=== How to complete this task ===
Could you filter the records below down to the lines that include the word "Studio"?

=== Supplied material ===

────

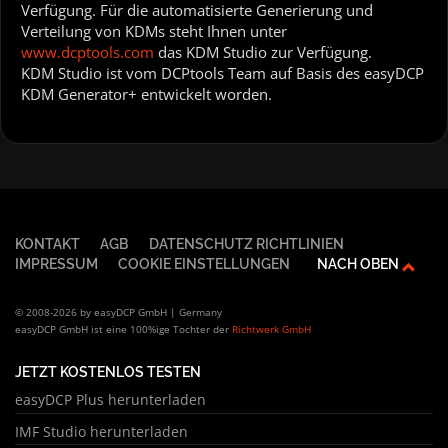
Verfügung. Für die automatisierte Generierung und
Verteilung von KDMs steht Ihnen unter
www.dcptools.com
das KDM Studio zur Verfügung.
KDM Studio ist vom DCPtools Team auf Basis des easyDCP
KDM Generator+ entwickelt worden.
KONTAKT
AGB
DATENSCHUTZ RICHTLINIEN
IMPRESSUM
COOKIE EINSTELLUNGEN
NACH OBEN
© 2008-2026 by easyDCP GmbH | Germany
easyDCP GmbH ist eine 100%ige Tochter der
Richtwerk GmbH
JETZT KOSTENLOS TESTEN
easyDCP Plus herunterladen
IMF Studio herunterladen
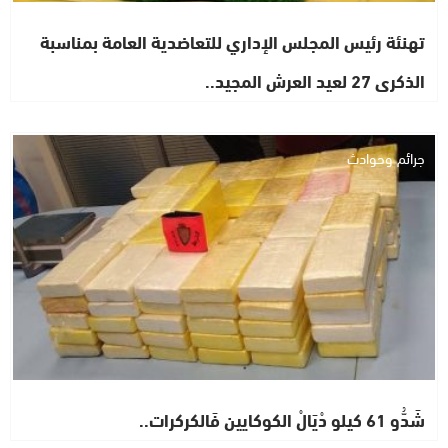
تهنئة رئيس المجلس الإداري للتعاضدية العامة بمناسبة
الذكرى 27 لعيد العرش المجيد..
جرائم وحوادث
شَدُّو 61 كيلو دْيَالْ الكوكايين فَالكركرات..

────

=== Finished task ===
das KDM Studio zur Verfügung.
KDM Studio ist vom DCPtools Team auf Basis des easyDCP
IMF Studio herunterladen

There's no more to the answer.